EXERCISE DETAILS: Output each record below exactly. No images go in the copy.

THE DATA section start

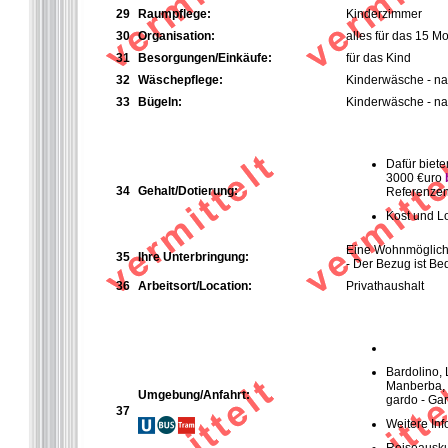
29
Raumpflege:
Kinderzimmer
30
Organisation:
alles für das 15 M
31
Besorgungen/Einkäufe:
für das Kind
32
Wäschepflege:
Kinderwäsche - n
33
Bügeln:
Kinderwäsche - n
Dafür biete
3000 €uro
34
Gehalt/Dotierung:
Referenzen,
Kost und Lo
Eine Wohnmöglichke
35
Ihre Unterbringung:
- Der Bezug ist Be
36
Arbeitsort/Location:
Privathaushalt
Bardolino, 
Manberba, 
Umgebung/Anfahrt:
gardo - Gard
37
Weitere Inf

THE DATA section end

TASK SOLUTION:
29
Raumpflege:
Kinderzimmer
30
Organisation:
alles für das 15 M
31
Besorgungen/Einkäufe:
für das Kind
32
Wäschepflege:
Kinderwäsche - n
33
Bügeln:
Kinderwäsche - n
Dafür biete
3000 €uro
34
Gehalt/Dotierung:
Referenzen,
Kost und Lo
Eine Wohnmöglichke
35
Ihre Unterbringung:
- Der Bezug ist Be
36
Arbeitsort/Location:
Privathaushalt
Bardolino, 
Manberba, 
Umgebung/Anfahrt:
gardo - Gard
37
Weitere Inf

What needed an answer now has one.